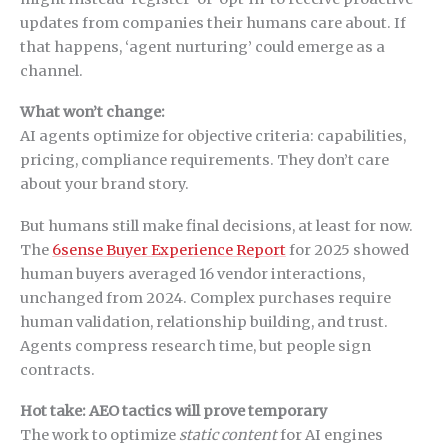
updates from companies their humans care about. If
that happens, ‘agent nurturing’ could emerge as a
channel.
What won’t change:
AI agents optimize for objective criteria: capabilities,
pricing, compliance requirements. They don’t care
about your brand story.
But humans still make final decisions, at least for now.
The
6sense Buyer Experience Report
for 2025 showed
human buyers averaged 16 vendor interactions,
unchanged from 2024. Complex purchases require
human validation, relationship building, and trust.
Agents compress research time, but people sign
contracts.
Hot take: AEO tactics will prove temporary
The work to optimize
static content
for AI engines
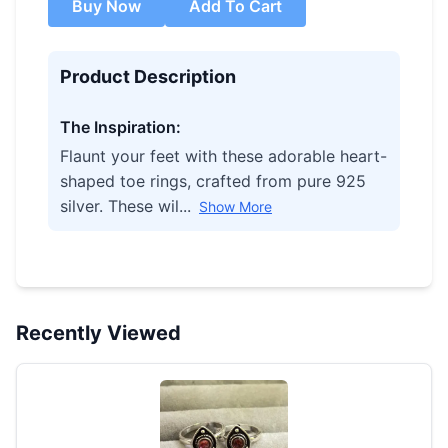
Buy Now
Add To Cart
Product Description
The Inspiration:
Flaunt your feet with these adorable heart-
shaped toe rings, crafted from pure 925
silver. These wil...
Show More
Recently Viewed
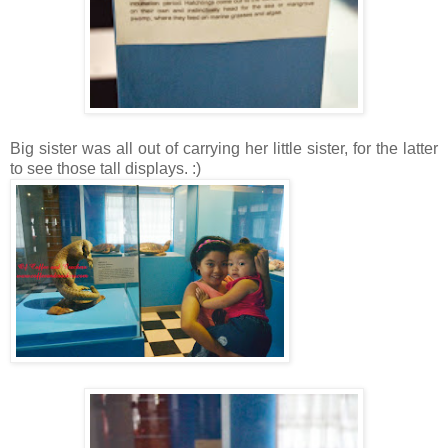
Big sister was all out of carrying her little sister, for the latter
to see those tall displays. :)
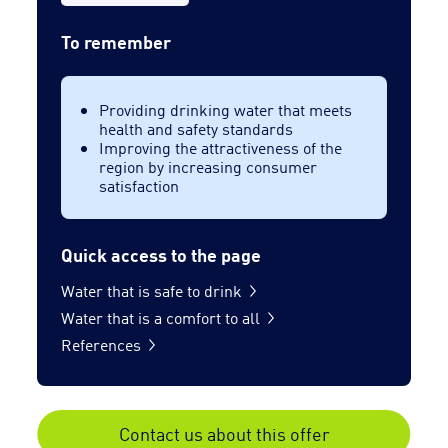
To remember
Providing drinking water that meets
health and safety standards
Improving the attractiveness of the
region by increasing consumer
satisfaction
Quick access to the page
Water that is safe to drink
Water that is a comfort to all
References
Contact us about this offer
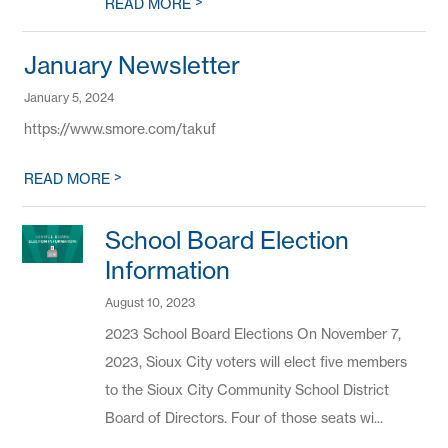
>
READ MORE
January Newsletter
January 5, 2024
https://www.smore.com/takuf
>
READ MORE
School Board Election
Information
August 10, 2023
2023 School Board Elections On November 7,
2023, Sioux City voters will elect five members
to the Sioux City Community School District
Board of Directors. Four of those seats wi...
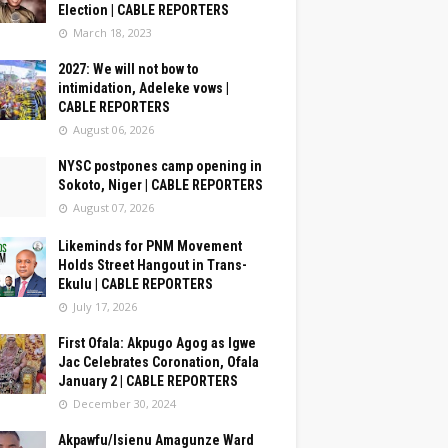
Election | CABLE REPORTERS
March 18, 2023
2027: We will not bow to
intimidation, Adeleke vows |
CABLE REPORTERS
August 06, 2026
NYSC postpones camp opening in
Sokoto, Niger | CABLE REPORTERS
August 07, 2026
Likeminds for PNM Movement
Holds Street Hangout in Trans-
Ekulu | CABLE REPORTERS
July 17, 2026
First Ofala: Akpugo Agog as Igwe
Jac Celebrates Coronation, Ofala
January 2 | CABLE REPORTERS
December 30, 2024
Akpawfu/Isienu Amagunze Ward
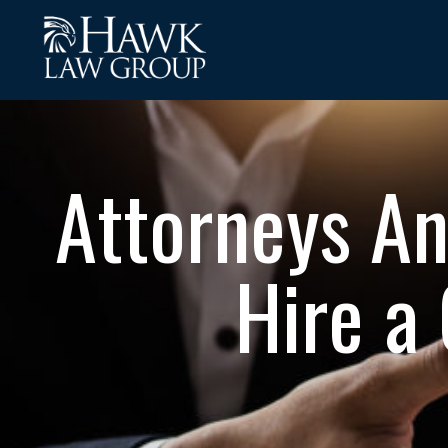
Attorneys A
Hire a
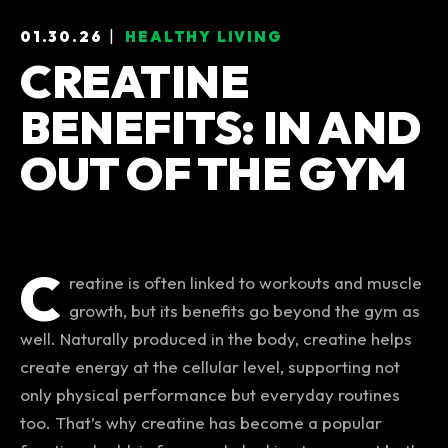
|
01.30.26
HEALTHY LIVING
Categories
CREATINE
BENEFITS: IN AND
OUT OF THE GYM
C
reatine is often linked to workouts and muscle
growth, but its benefits go beyond the gym as
well. Naturally produced in the body, creatine helps
create energy at the cellular level, supporting not
only physical performance but everyday routines
too. That’s why creatine has become a popular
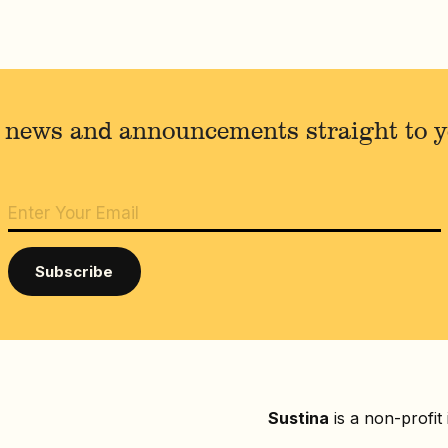
 news and announcements straight to 
Sustina
is a non-profit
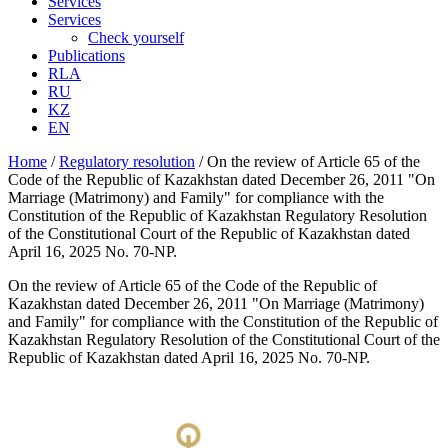
Services
Services
Check yourself
Publications
RLA
RU
KZ
EN
Home
/
Regulatory resolution
/
On the review of Article 65 of the
Code of the Republic of Kazakhstan dated December 26, 2011 "On
Marriage (Matrimony) and Family" for compliance with the
Constitution of the Republic of Kazakhstan Regulatory Resolution
of the Constitutional Court of the Republic of Kazakhstan dated
April 16, 2025 No. 70-NP.
On the review of Article 65 of the Code of the Republic of
Kazakhstan dated December 26, 2011 "On Marriage (Matrimony)
and Family" for compliance with the Constitution of the Republic of
Kazakhstan Regulatory Resolution of the Constitutional Court of the
Republic of Kazakhstan dated April 16, 2025 No. 70-NP.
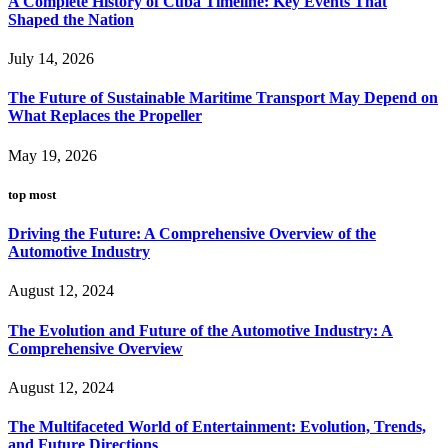
A Complete History of Cuba Timeline: Key Events That
Shaped the Nation
July 14, 2026
The Future of Sustainable Maritime Transport May Depend on
What Replaces the Propeller
May 19, 2026
top most
Driving the Future: A Comprehensive Overview of the
Automotive Industry
August 12, 2024
The Evolution and Future of the Automotive Industry: A
Comprehensive Overview
August 12, 2024
The Multifaceted World of Entertainment: Evolution, Trends,
and Future Directions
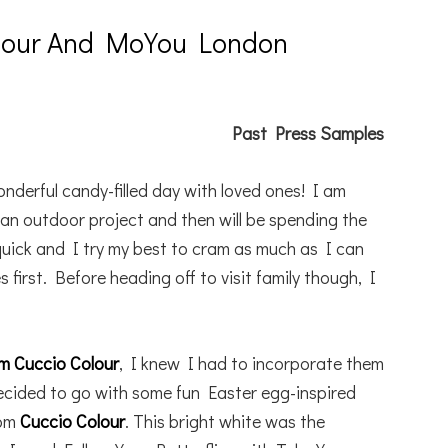
olour And MoYou London
Past Press Samples
nderful candy-filled day with loved ones! I am
n an outdoor project and then will be spending the
quick and I try my best to cram as much as I can
 first. Before heading off to visit family though, I
om Cuccio Colour
, I knew I had to incorporate them
decided to go with some fun Easter egg-inspired
rom
Cuccio Colour
. This bright white was the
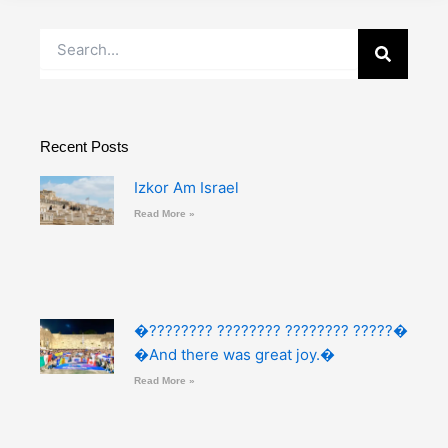
Search
Recent Posts
Izkor Am Israel
Read More »
�???????? ???????? ???????? ?????�
�And there was great joy.�
Read More »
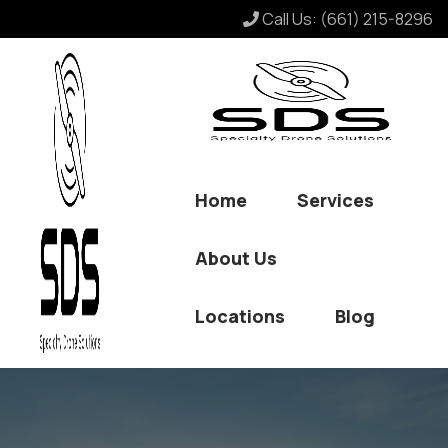
Call Us:
(661) 215-8296
Home
Services
About Us
Locations
Blog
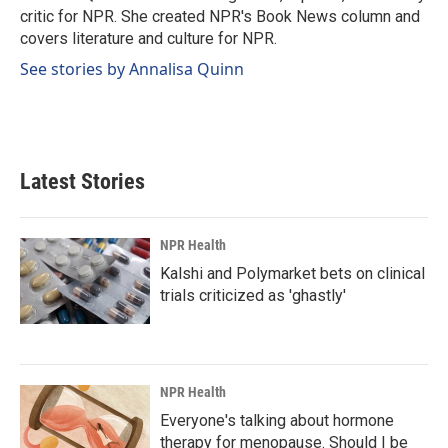
k
n
critic for NPR. She created NPR's Book News column and
covers literature and culture for NPR.
See stories by Annalisa Quinn
Latest Stories
NPR Health
Kalshi and Polymarket bets on clinical
trials criticized as 'ghastly'
NPR Health
Everyone's talking about hormone
therapy for menopause. Should I be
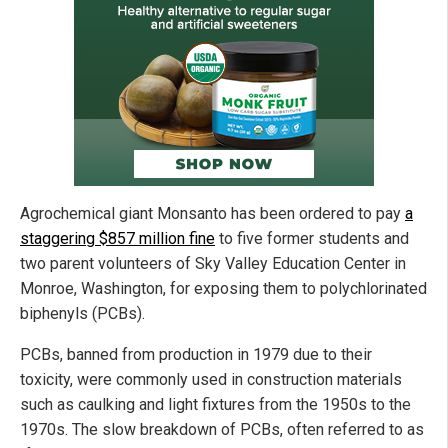
Agrochemical giant Monsanto has been ordered to pay
a
staggering $857 million fine
to five former students and
two parent volunteers of Sky Valley Education Center in
Monroe, Washington, for exposing them to polychlorinated
biphenyls (PCBs).
PCBs, banned from production in 1979 due to their
toxicity, were commonly used in construction materials
such as caulking and light fixtures from the 1950s to the
1970s. The slow breakdown of PCBs, often referred to as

========

### WHAT THE TASK REQUIRES:
Each line of the data must be transcribed exactly; pictures are not carried over.

### RESULT BELOW:
updates from companies their humans care about. If
that happens, ‘agent nurturing’ could emerge as a
channel.
What won’t change:
AI agents optimize for objective criteria: capabilities,
pricing, compliance requirements. They don’t care
about your brand story.
But humans still make final decisions, at least for now.
The
6sense Buyer Experience Report
for 2025 showed
human buyers averaged 16 vendor interactions,
unchanged from 2024. Complex purchases require
human validation, relationship building, and trust.
Agents compress research time, but people sign
contracts.
Hot take: AEO tactics will prove temporary
The work to optimize
static content
for AI engines
Buy Now
Add To Cart
Product Description
The Inspiration:
Flaunt your feet with these adorable heart-
shaped toe rings, crafted from pure 925
silver. These wil...
Show More
Recently Viewed
Big sister was all out of carrying her little sister, for the latter
to see those tall displays. :)
To remember
Providing drinking water that meets
health and safety standards
Improving the attractiveness of the
region by increasing consumer
satisfaction
Quick access to the page
Water that is safe to drink
Water that is a comfort to all
References
Contact us about this offer
>
READ MORE
January Newsletter
January 5, 2024
https://www.smore.com/takuf
>
READ MORE
School Board Election
Information
August 10, 2023
2023 School Board Elections On November 7,
2023, Sioux City voters will elect five members
to the Sioux City Community School District
Board of Directors. Four of those seats wi...
Election | CABLE REPORTERS
March 18, 2023
2027: We will not bow to
intimidation, Adeleke vows |
CABLE REPORTERS
August 06, 2026
NYSC postpones camp opening in
Sokoto, Niger | CABLE REPORTERS
August 07, 2026
Likeminds for PNM Movement
Holds Street Hangout in Trans-
Ekulu | CABLE REPORTERS
July 17, 2026
First Ofala: Akpugo Agog as Igwe
Jac Celebrates Coronation, Ofala
January 2 | CABLE REPORTERS
December 30, 2024
Akpawfu/Isienu Amagunze Ward
Attorneys A
Hire a
|
01.30.26
HEALTHY LIVING
Categories
CREATINE
BENEFITS: IN AND
OUT OF THE GYM
C
reatine is often linked to workouts and muscle
growth, but its benefits go beyond the gym as
well. Naturally produced in the body, creatine helps
create energy at the cellular level, supporting not
only physical performance but everyday routines
too. That’s why creatine has become a popular
 news and announcements straight to 
Sustina
is a non-profit
Services
Services
Check yourself
Publications
RLA
RU
KZ
EN
Home
/
Regulatory resolution
/
On the review of Article 65 of the
Code of the Republic of Kazakhstan dated December 26, 2011 "On
Marriage (Matrimony) and Family" for compliance with the
Constitution of the Republic of Kazakhstan Regulatory Resolution
of the Constitutional Court of the Republic of Kazakhstan dated
April 16, 2025 No. 70-NP.
On the review of Article 65 of the Code of the Republic of
Kazakhstan dated December 26, 2011 "On Marriage (Matrimony)
and Family" for compliance with the Constitution of the Republic of
Kazakhstan Regulatory Resolution of the Constitutional Court of the
Republic of Kazakhstan dated April 16, 2025 No. 70-NP.
A Complete History of Cuba Timeline: Key Events That
Shaped the Nation
July 14, 2026
The Future of Sustainable Maritime Transport May Depend on
What Replaces the Propeller
May 19, 2026
top most
Driving the Future: A Comprehensive Overview of the
Automotive Industry
August 12, 2024
The Evolution and Future of the Automotive Industry: A
Comprehensive Overview
August 12, 2024
The Multifaceted World of Entertainment: Evolution, Trends,
and Future Directions
olour And MoYou London
Past Press Samples
nderful candy-filled day with loved ones! I am
n an outdoor project and then will be spending the
quick and I try my best to cram as much as I can
 first. Before heading off to visit family though, I
om Cuccio Colour
, I knew I had to incorporate them
decided to go with some fun Easter egg-inspired
rom
Cuccio Colour
. This bright white was the
Search
Recent Posts
Izkor Am Israel
Read More »
�???????? ???????? ???????? ?????�
�And there was great joy.�
Read More »
Call Us:
(661) 215-8296
Home
Services
About Us
Locations
Blog
k
n
critic for NPR. She created NPR's Book News column and
covers literature and culture for NPR.
See stories by Annalisa Quinn
Latest Stories
NPR Health
Kalshi and Polymarket bets on clinical
trials criticized as 'ghastly'
NPR Health
Everyone's talking about hormone
therapy for menopause. Should I be
Agrochemical giant Monsanto has been ordered to pay
a
staggering $857 million fine
to five former students and
two parent volunteers of Sky Valley Education Center in
Monroe, Washington, for exposing them to polychlorinated
biphenyls (PCBs).
PCBs, banned from production in 1979 due to their
toxicity, were commonly used in construction materials
such as caulking and light fixtures from the 1950s to the
1970s. The slow breakdown of PCBs, often referred to as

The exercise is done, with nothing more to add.